Roland Allnach has been writing since his early teens, first as a hobby, but as the years passed, more as a serious creative pursuit. He is an avid reader, with his main interests residing in history, mythology, and literary classics, along with some fantasy and science fiction in his earlier years. Although his college years were focused on a technical education, he always fostered his interest in literature, and has sought to fill every gap on his bookshelves.
By nature a do-it-yourself type of personality, his creative inclinations started with art and evolved to the written word. The process of creativity is a source of fascination for him, and the notion of bringing something to being that would not exist without personal effort and commitment serves not only as inspiration but as fulfillment as well. So whether it is writing, woodwork, or landscaping, his hands and mind are not often at rest.
"Remnant" consists of three stories within the speculative/science fiction genres. The stories are linked in theme by characters seeking self-truth, redemption, and their moral center. The three novellas, in order of appearance in the anthology, are: "All the Fallen Angels," in which a convicted war criminal attempts to make peace with his past; "Enemy, I Know You Not," in which a military officer that was captured and tortured tries to find his loyalty in an abyss of suspected betrayals; and "Remnant," in which the survivor of a global pandemic is confronted with the prospect of making peace with his memories when other survivors attempt to bring him back from self-imposed isolation.

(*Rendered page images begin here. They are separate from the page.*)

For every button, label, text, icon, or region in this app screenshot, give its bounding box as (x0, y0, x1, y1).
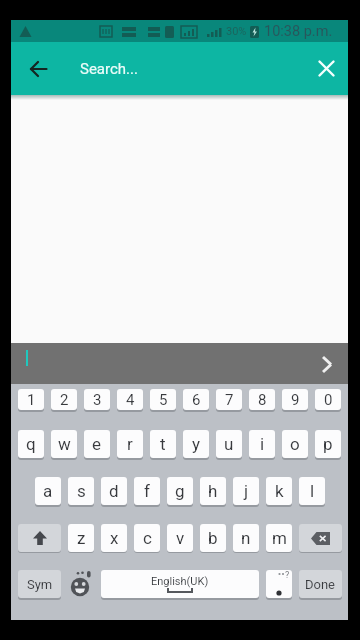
button[interactable]: p (315, 430, 341, 458)
staticText: c (143, 528, 152, 548)
staticText: Sym (27, 577, 53, 592)
button[interactable]: h (200, 477, 226, 505)
button[interactable]: m (266, 524, 292, 552)
button[interactable]: r (117, 430, 143, 458)
staticText: 4 (126, 391, 135, 409)
staticText: 9 (291, 391, 300, 409)
button[interactable] (22, 52, 55, 85)
button[interactable]: 3 (84, 389, 110, 410)
staticText: y (192, 434, 201, 454)
staticText: ? (285, 570, 290, 581)
staticText: 5 (159, 391, 168, 409)
staticText: j (244, 481, 249, 501)
staticText: f (144, 481, 150, 501)
button[interactable]: l (299, 477, 325, 505)
button[interactable]: c (134, 524, 160, 552)
button[interactable] (18, 524, 61, 552)
button[interactable] (11, 343, 348, 384)
button[interactable]: 7 (216, 389, 242, 410)
staticText: Done (305, 577, 336, 592)
button[interactable]: j (233, 477, 259, 505)
button[interactable]: 1 (18, 389, 44, 410)
button[interactable]: x (101, 524, 127, 552)
button[interactable]: e (84, 430, 110, 458)
staticText: 10:38 p.m. (264, 23, 333, 40)
staticText: 2 (60, 391, 69, 409)
button[interactable]: 4 (117, 389, 143, 410)
button[interactable]: v (167, 524, 193, 552)
staticText: e (92, 434, 102, 454)
staticText: b (208, 528, 218, 548)
button[interactable]: 2 (51, 389, 77, 410)
staticText: q (26, 434, 36, 454)
button[interactable]: g (167, 477, 193, 505)
button[interactable]: ? (266, 570, 292, 598)
button[interactable]: b (200, 524, 226, 552)
staticText: w (58, 434, 71, 454)
button[interactable] (299, 524, 342, 552)
staticText: n (241, 528, 251, 548)
staticText: g (175, 481, 185, 501)
button[interactable]: 0 (315, 389, 341, 410)
staticText: 30% (226, 25, 247, 38)
button[interactable]: q (18, 430, 44, 458)
staticText: a (43, 481, 53, 501)
button[interactable]: 5 (150, 389, 176, 410)
button[interactable]: 9 (282, 389, 308, 410)
button[interactable]: s (68, 477, 94, 505)
button[interactable]: Done (299, 570, 342, 598)
staticText: 6 (192, 391, 201, 409)
button[interactable]: u (216, 430, 242, 458)
button[interactable]: i (249, 430, 275, 458)
button[interactable]: d (101, 477, 127, 505)
button[interactable]: 8 (249, 389, 275, 410)
button[interactable]: k (266, 477, 292, 505)
staticText: d (109, 481, 119, 501)
staticText: x (110, 528, 119, 548)
staticText: 1 (27, 391, 36, 409)
staticText: o (290, 434, 300, 454)
staticText: z (77, 528, 86, 548)
staticText: l (310, 481, 315, 501)
button[interactable]: w (51, 430, 77, 458)
staticText: h (208, 481, 218, 501)
staticText: s (77, 481, 86, 501)
button[interactable]: o (282, 430, 308, 458)
button[interactable]: Sym (18, 570, 61, 598)
button[interactable]: Search... (80, 60, 138, 78)
staticText: English(UK) (151, 575, 209, 588)
button[interactable] (315, 352, 339, 376)
staticText: i (260, 434, 265, 454)
staticText: m (272, 528, 287, 548)
staticText: t (160, 434, 166, 454)
staticText: k (275, 481, 284, 501)
staticText: r (127, 434, 133, 454)
button[interactable]: z (68, 524, 94, 552)
staticText: p (323, 434, 333, 454)
staticText: 7 (225, 391, 234, 409)
button[interactable]: English(UK) (101, 570, 259, 598)
staticText: 0 (324, 391, 333, 409)
button[interactable]: n (233, 524, 259, 552)
button[interactable]: 6 (183, 389, 209, 410)
staticText: u (224, 434, 234, 454)
button[interactable] (310, 52, 343, 85)
staticText: v (176, 528, 185, 548)
staticText: 3 (93, 391, 102, 409)
button[interactable]: f (134, 477, 160, 505)
button[interactable]: a (35, 477, 61, 505)
button[interactable] (68, 570, 94, 598)
button[interactable]: t (150, 430, 176, 458)
button[interactable]: y (183, 430, 209, 458)
staticText: 8 (258, 391, 267, 409)
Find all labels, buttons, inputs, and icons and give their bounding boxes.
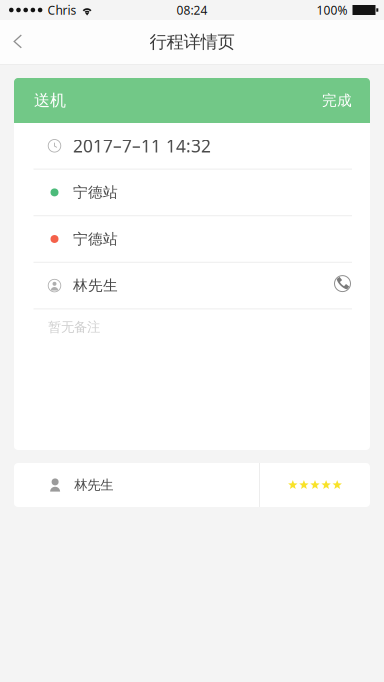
button[interactable]: 送机 xyxy=(14,78,370,123)
staticText: 林先生 xyxy=(73,277,118,295)
staticText: 100% xyxy=(316,2,348,18)
staticText: 完成 xyxy=(322,92,352,110)
staticText: 2017–7–11 14:32 xyxy=(73,134,211,157)
staticText: 08:24 xyxy=(176,2,208,18)
staticText: 宁德站 xyxy=(73,183,118,201)
button[interactable]: Back xyxy=(0,20,44,64)
staticText: Chris xyxy=(47,2,76,18)
staticText: 行程详情页 xyxy=(150,31,234,53)
staticText: 暂无备注 xyxy=(48,319,100,335)
button[interactable]: Call passenger xyxy=(322,277,351,294)
button[interactable]: 林先生 xyxy=(14,463,370,507)
staticText: 宁德站 xyxy=(73,230,118,248)
staticText: 送机 xyxy=(34,91,66,110)
staticText: 林先生 xyxy=(74,477,113,493)
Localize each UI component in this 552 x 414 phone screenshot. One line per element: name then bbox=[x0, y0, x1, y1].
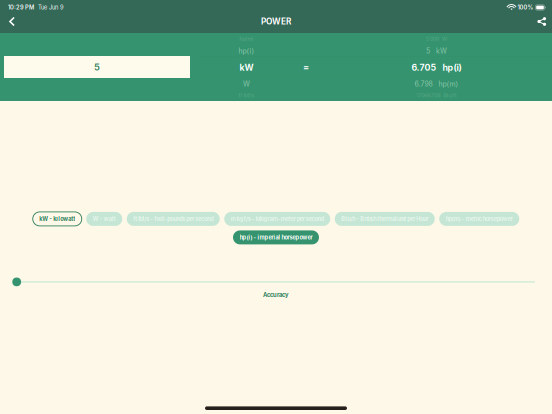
staticText: m kgf/s - kilogram-meter per second bbox=[231, 216, 324, 222]
staticText: hp(i) - imperial horsepower bbox=[240, 234, 312, 241]
staticText: kW bbox=[240, 62, 254, 73]
button[interactable]: ft lbf/s - foot-pounds per second bbox=[127, 212, 220, 226]
staticText: Accuracy bbox=[263, 291, 289, 298]
button[interactable]: W - watt bbox=[86, 212, 122, 226]
staticText: hp(m) - metric horsepower bbox=[446, 216, 513, 222]
staticText: hp(m) bbox=[240, 36, 254, 42]
staticText: 10:29 PM bbox=[8, 4, 34, 11]
staticText: 100% bbox=[518, 4, 534, 11]
button[interactable]: hp(i) - imperial horsepower bbox=[233, 230, 319, 244]
button[interactable]: Btu/h - British thermal unit per Hour bbox=[335, 212, 435, 226]
staticText: W bbox=[243, 80, 250, 88]
staticText: hp(i) bbox=[238, 47, 254, 55]
button[interactable]: 5 bbox=[4, 56, 190, 78]
button[interactable]: m kgf/s - kilogram-meter per second bbox=[224, 212, 330, 226]
staticText: W - watt bbox=[93, 216, 116, 222]
staticText: 6.705 hp(i) bbox=[412, 62, 462, 73]
staticText: 17066.708 Btu/h bbox=[416, 92, 456, 98]
button[interactable]: Back bbox=[3, 12, 21, 30]
button[interactable]: hp(m) - metric horsepower bbox=[439, 212, 519, 226]
staticText: 5 000 W bbox=[426, 36, 447, 42]
staticText: = bbox=[303, 62, 309, 72]
staticText: ft lbf/s - foot-pounds per second bbox=[133, 216, 213, 222]
staticText: POWER bbox=[261, 16, 291, 26]
button[interactable]: Share bbox=[533, 12, 551, 30]
button[interactable]: kW - kilowatt bbox=[33, 212, 82, 226]
staticText: kW - kilowatt bbox=[39, 216, 75, 222]
staticText: Tue Jun 9 bbox=[38, 4, 64, 11]
staticText: 5 kW bbox=[426, 47, 447, 55]
staticText: 5 bbox=[94, 61, 100, 73]
staticText: ft lbf/s bbox=[238, 92, 254, 98]
staticText: Btu/h - British thermal unit per Hour bbox=[341, 216, 428, 222]
staticText: 6.798 hp(m) bbox=[414, 80, 458, 88]
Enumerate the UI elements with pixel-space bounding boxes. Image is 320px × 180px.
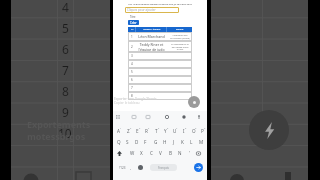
- button[interactable]: 7: [128, 84, 192, 92]
- button[interactable]: 4: [128, 60, 192, 68]
- button[interactable]: Z: [124, 126, 133, 136]
- staticText: I: [183, 128, 185, 134]
- staticText: Q: [117, 139, 121, 145]
- staticText: V: [159, 150, 162, 156]
- button[interactable]: Keyboard tool 3: [162, 112, 172, 122]
- button[interactable]: 5: [128, 68, 192, 76]
- staticText: T: [155, 128, 158, 134]
- staticText: C: [150, 150, 153, 156]
- staticText: Exporter vers Google Sheets: [114, 97, 157, 101]
- staticText: 4: [148, 127, 150, 130]
- button[interactable]: N: [175, 148, 184, 158]
- staticText: D: [135, 139, 139, 145]
- staticText: K: [181, 139, 184, 145]
- staticText: 5: [158, 127, 160, 130]
- staticText: P: [201, 128, 204, 134]
- button[interactable]: Q: [114, 137, 123, 147]
- staticText: Exportements: [27, 118, 91, 130]
- staticText: L: [190, 139, 193, 145]
- button[interactable]: T: [152, 126, 161, 136]
- button[interactable]: J: [169, 137, 178, 147]
- staticText: Copier le tableau: [114, 101, 140, 105]
- staticText: ': [189, 150, 191, 156]
- button[interactable]: 3: [128, 52, 192, 60]
- staticText: ,: [130, 165, 132, 170]
- staticText: 2: [130, 127, 132, 130]
- button[interactable]: V: [156, 148, 165, 158]
- staticText: 9: [195, 127, 197, 130]
- staticText: 6: [62, 41, 69, 57]
- button[interactable]: ,: [127, 163, 135, 171]
- staticText: H: [163, 139, 167, 145]
- button[interactable]: 2: [128, 41, 192, 52]
- button[interactable]: 8: [128, 92, 192, 100]
- staticText: S: [126, 139, 129, 145]
- button[interactable]: I: [179, 126, 188, 136]
- button[interactable]: Keyboard tool 4: [179, 112, 189, 122]
- staticText: 8: [62, 83, 69, 99]
- button[interactable]: Keyboard tool 2: [143, 112, 153, 122]
- button[interactable]: S: [123, 137, 132, 147]
- staticText: J: [173, 139, 175, 145]
- button[interactable]: F: [141, 137, 150, 147]
- button[interactable]: Créer: [128, 20, 139, 25]
- button[interactable]: G: [151, 137, 160, 147]
- staticText: 9: [62, 104, 69, 120]
- button[interactable]: A: [114, 126, 123, 136]
- staticText: E: [136, 128, 139, 134]
- button[interactable]: Enter: [194, 163, 203, 172]
- button[interactable]: P: [198, 126, 207, 136]
- staticText: Titre: [130, 15, 136, 19]
- button[interactable]: Cliquez pour ajouter: [125, 7, 179, 13]
- staticText: Créer: [130, 21, 137, 25]
- button[interactable]: X: [137, 148, 146, 158]
- button[interactable]: 1: [128, 32, 192, 41]
- staticText: Exploit: [176, 28, 184, 31]
- staticText: Athlète / Équipe: [143, 28, 161, 31]
- button[interactable]: Profile: [188, 96, 200, 108]
- button[interactable]: C: [147, 148, 156, 158]
- staticText: 8: [131, 94, 133, 98]
- button[interactable]: W: [128, 148, 137, 158]
- button[interactable]: O: [189, 126, 198, 136]
- staticText: 1: [120, 127, 122, 130]
- button[interactable]: Quick actions: [249, 110, 289, 150]
- button[interactable]: Keyboard tool 0: [113, 112, 123, 122]
- staticText: Cliquez pour ajouter: [127, 8, 156, 12]
- staticText: 4: [131, 62, 133, 66]
- staticText: F: [144, 139, 147, 145]
- staticText: 3: [131, 54, 133, 58]
- button[interactable]: U: [170, 126, 179, 136]
- button[interactable]: Emoji: [136, 163, 145, 172]
- staticText: 3: [139, 127, 141, 130]
- button[interactable]: Keyboard tool 1: [129, 112, 139, 122]
- button[interactable]: Shift: [114, 148, 125, 159]
- staticText: 4 médailles d'or en natation (record): [170, 34, 190, 39]
- button[interactable]: Backspace: [193, 148, 204, 159]
- staticText: Léon Marchand: [138, 34, 165, 39]
- staticText: 5: [62, 20, 69, 36]
- staticText: 7: [62, 62, 69, 78]
- button[interactable]: E: [133, 126, 142, 136]
- button[interactable]: D: [132, 137, 141, 147]
- staticText: Les 10 plus grands athlètes Français aux…: [128, 2, 192, 5]
- button[interactable]: ?123: [117, 163, 128, 173]
- staticText: Z: [127, 128, 130, 134]
- button[interactable]: Français: [150, 164, 177, 171]
- button[interactable]: B: [166, 148, 175, 158]
- button[interactable]: ': [185, 148, 194, 158]
- button[interactable]: R: [142, 126, 151, 136]
- staticText: 7: [176, 127, 178, 130]
- staticText: B: [169, 150, 172, 156]
- staticText: M: [199, 139, 204, 145]
- button[interactable]: Y: [161, 126, 170, 136]
- button[interactable]: 6: [128, 76, 192, 84]
- staticText: U: [173, 128, 177, 134]
- button[interactable]: H: [160, 137, 169, 147]
- button[interactable]: K: [178, 137, 187, 147]
- button[interactable]: M: [197, 137, 206, 147]
- button[interactable]: L: [187, 137, 196, 147]
- staticText: O: [192, 128, 196, 134]
- staticText: motessbrgos: [27, 130, 86, 142]
- button[interactable]: Keyboard tool 5: [194, 112, 204, 122]
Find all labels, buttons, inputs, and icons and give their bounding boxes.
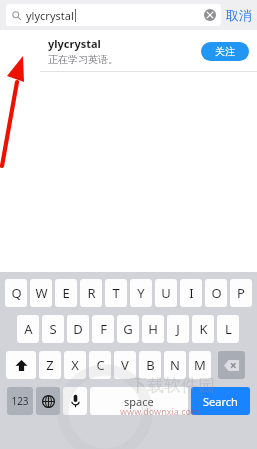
staticText: G (123, 320, 133, 338)
button[interactable]: Y (130, 279, 152, 307)
button[interactable]: A (17, 315, 39, 343)
staticText: S (49, 320, 57, 338)
button[interactable]: Q (5, 279, 27, 307)
button[interactable]: H (142, 315, 164, 343)
button[interactable]: P (230, 279, 252, 307)
staticText: 正在学习英语。 (48, 53, 118, 66)
button[interactable]: Backspace (218, 351, 245, 379)
button[interactable]: B (139, 351, 161, 379)
staticText: H (148, 320, 158, 338)
button[interactable]: Search (191, 387, 250, 415)
button[interactable]: 取消 (226, 0, 252, 30)
button[interactable]: T (105, 279, 127, 307)
button[interactable]: W (30, 279, 52, 307)
button[interactable]: K (192, 315, 214, 343)
staticText: X (71, 356, 79, 374)
button[interactable]: N (164, 351, 186, 379)
button[interactable]: X (64, 351, 86, 379)
button[interactable]: D (67, 315, 89, 343)
staticText: Search (203, 394, 238, 409)
staticText: K (199, 320, 208, 338)
staticText: I (189, 284, 194, 302)
staticText: ylycrystal (48, 36, 101, 51)
staticText: 关注 (215, 45, 235, 58)
staticText: A (24, 320, 33, 338)
button[interactable]: U (155, 279, 177, 307)
button[interactable]: R (80, 279, 102, 307)
staticText: Q (11, 284, 22, 302)
staticText: F (100, 320, 107, 338)
staticText: Y (137, 284, 145, 302)
button[interactable]: 123 (7, 387, 33, 415)
staticText: 下载软件园 (130, 375, 215, 396)
button[interactable]: J (167, 315, 189, 343)
staticText: 取消 (226, 7, 252, 23)
staticText: N (170, 356, 180, 374)
staticText: R (87, 284, 96, 302)
button[interactable]: Shift (6, 351, 36, 379)
staticText: E (62, 284, 70, 302)
button[interactable]: I (180, 279, 202, 307)
button[interactable]: O (205, 279, 227, 307)
staticText: M (194, 356, 206, 374)
button[interactable]: Z (39, 351, 61, 379)
button[interactable]: space (90, 387, 188, 415)
button[interactable]: S (42, 315, 64, 343)
staticText: P (237, 284, 245, 302)
staticText: space (124, 394, 154, 409)
button[interactable]: F (92, 315, 114, 343)
staticText: U (161, 284, 171, 302)
staticText: www.downxia.com (120, 405, 200, 417)
button[interactable]: M (189, 351, 211, 379)
button[interactable]: Switch keyboard language (36, 387, 60, 415)
button[interactable]: G (117, 315, 139, 343)
staticText: L (225, 320, 232, 338)
button[interactable]: Clear text (204, 9, 216, 21)
staticText: J (176, 320, 180, 338)
button[interactable]: E (55, 279, 77, 307)
button[interactable]: ylycrystal (0, 30, 257, 72)
staticText: B (146, 356, 155, 374)
button[interactable]: Voice input (63, 387, 87, 415)
button[interactable]: C (89, 351, 111, 379)
staticText: O (211, 284, 222, 302)
button[interactable]: ylycrystal (6, 4, 221, 26)
staticText: ylycrystal (26, 8, 74, 23)
staticText: Z (46, 356, 54, 374)
button[interactable]: L (217, 315, 239, 343)
button[interactable]: V (114, 351, 136, 379)
staticText: W (35, 284, 48, 302)
staticText: T (112, 284, 120, 302)
staticText: V (121, 356, 129, 374)
staticText: C (96, 356, 105, 374)
button[interactable]: 关注 (201, 42, 249, 61)
staticText: 123 (11, 394, 29, 408)
staticText: D (73, 320, 83, 338)
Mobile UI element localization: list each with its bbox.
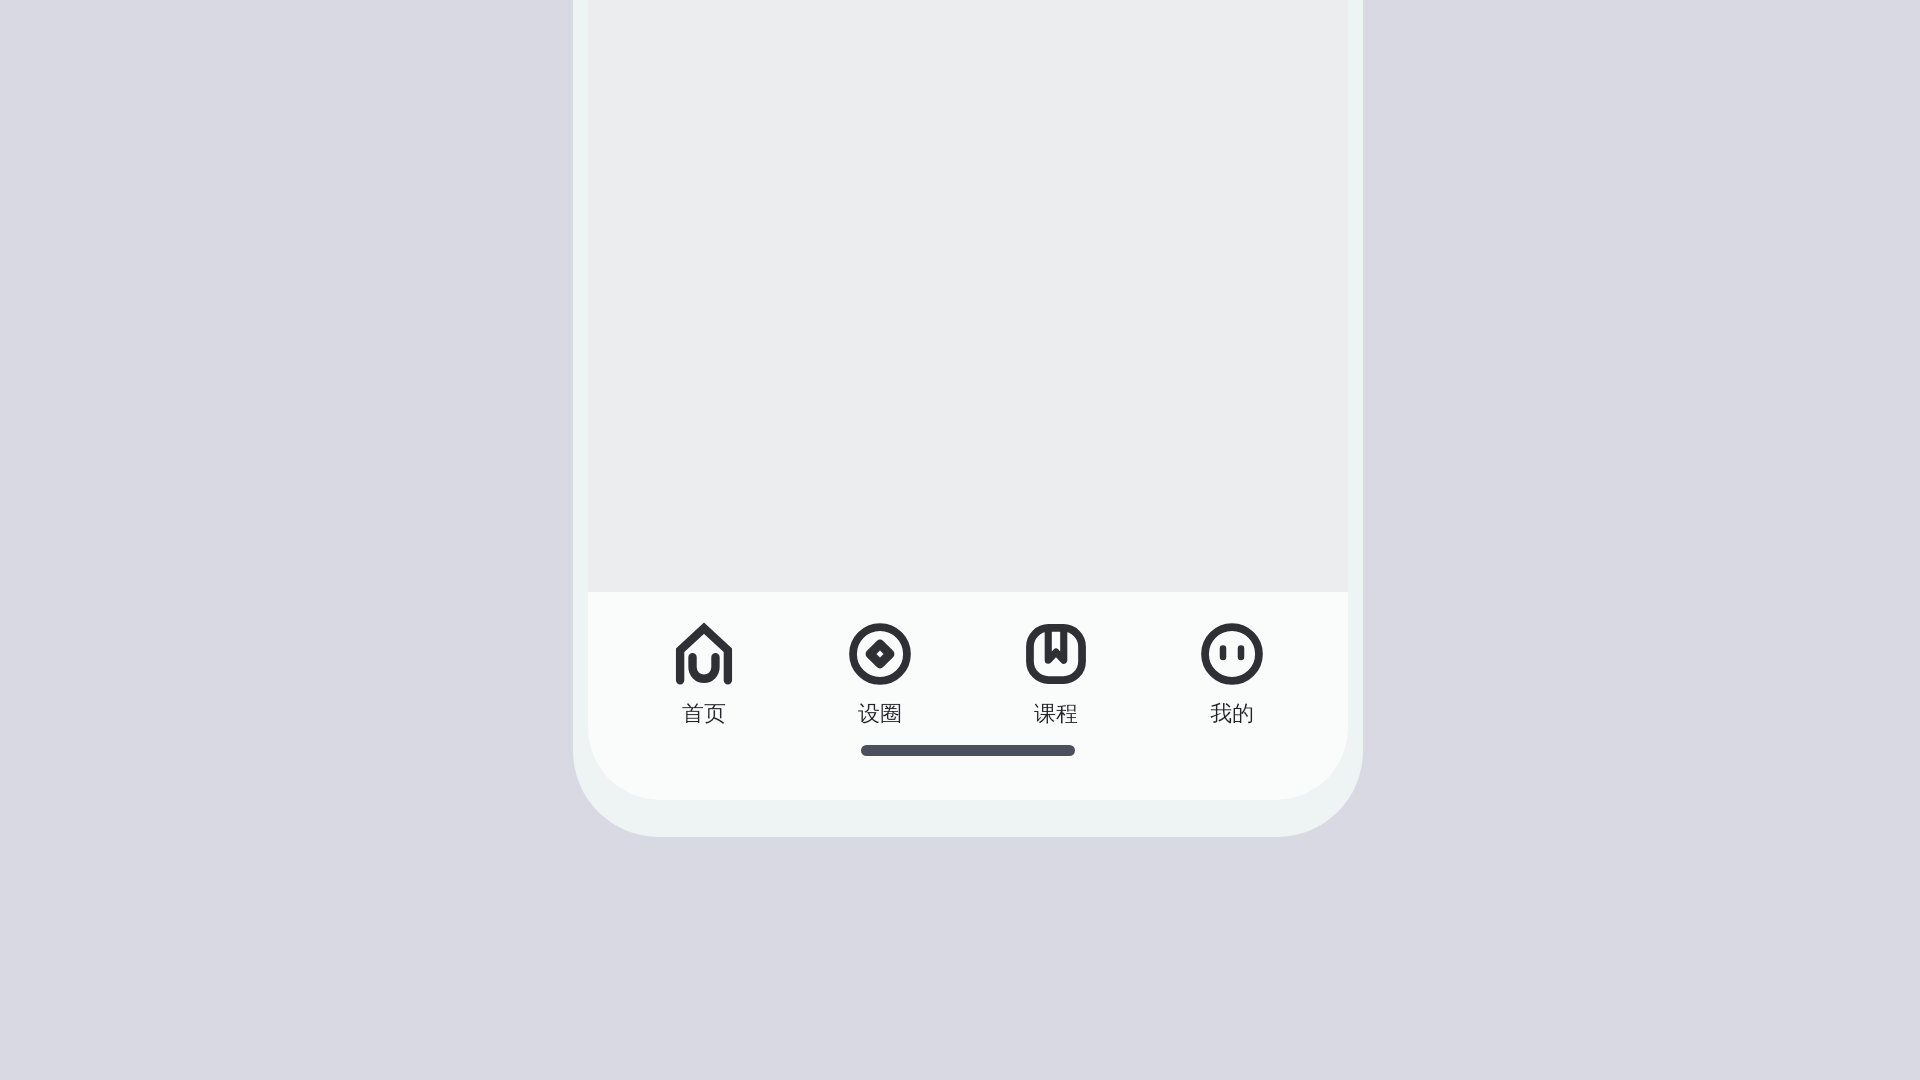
button[interactable]: Courses: [996, 614, 1116, 734]
button[interactable]: Profile: [1172, 614, 1292, 734]
staticText: 课程: [1034, 700, 1078, 728]
button[interactable]: Home: [644, 614, 764, 734]
staticText: 我的: [1210, 700, 1254, 728]
staticText: 首页: [682, 700, 726, 728]
button[interactable]: Design Circle: [820, 614, 940, 734]
staticText: 设圈: [858, 700, 902, 728]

For myself I found that the stories jumped around a little too much, which at times did get confusing but as I read on I'm not sure if it was because I was getting used to the authors way of writing or not but it did become easier to read.
Although the first story felt at times a little too extended the main characters of Stokho and Pallia had me engrossed. The guilt Stokho harboured due to his war crimes and the struggle and turmoil he then went through both in space and planetside in the 'Hermium europhia' was immense. What was real and what was an illusion? I would describe the story as part science fiction and part war crimes with plenty of twists.
The other two stories were again action packed both continuing with twists and turns as you read them. 'Enemy, I know not you,' again had had the war theme but the third 'Remnant' I enjoyed most out of the two of them, purely down to it being my type of story, all about a devastating plague and the survival that follows.
If you like a full on story that is a challenging read and thought provoking then this is the book for you.